(Stored records)
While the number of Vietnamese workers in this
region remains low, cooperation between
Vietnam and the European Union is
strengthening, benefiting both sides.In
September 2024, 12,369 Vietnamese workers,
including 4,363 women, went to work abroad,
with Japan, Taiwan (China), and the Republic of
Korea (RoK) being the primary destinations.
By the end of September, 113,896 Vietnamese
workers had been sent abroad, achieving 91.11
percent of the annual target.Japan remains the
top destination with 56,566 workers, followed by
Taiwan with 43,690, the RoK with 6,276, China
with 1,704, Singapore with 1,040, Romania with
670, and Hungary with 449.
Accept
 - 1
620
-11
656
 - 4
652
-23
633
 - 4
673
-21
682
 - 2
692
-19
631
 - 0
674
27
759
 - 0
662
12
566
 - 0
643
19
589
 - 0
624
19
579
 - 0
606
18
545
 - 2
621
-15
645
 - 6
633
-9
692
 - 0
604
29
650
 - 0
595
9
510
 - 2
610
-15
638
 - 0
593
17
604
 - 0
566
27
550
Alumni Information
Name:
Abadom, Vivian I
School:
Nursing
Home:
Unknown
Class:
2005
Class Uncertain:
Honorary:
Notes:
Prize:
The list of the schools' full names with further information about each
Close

● **WHAT THIS TASK INVOLVES**:
Reading through the records above, report each line in which the string "Vietnamese" is found.

● **TASK RESPONSE**:
While the number of Vietnamese workers in this
September 2024, 12,369 Vietnamese workers,
By the end of September, 113,896 Vietnamese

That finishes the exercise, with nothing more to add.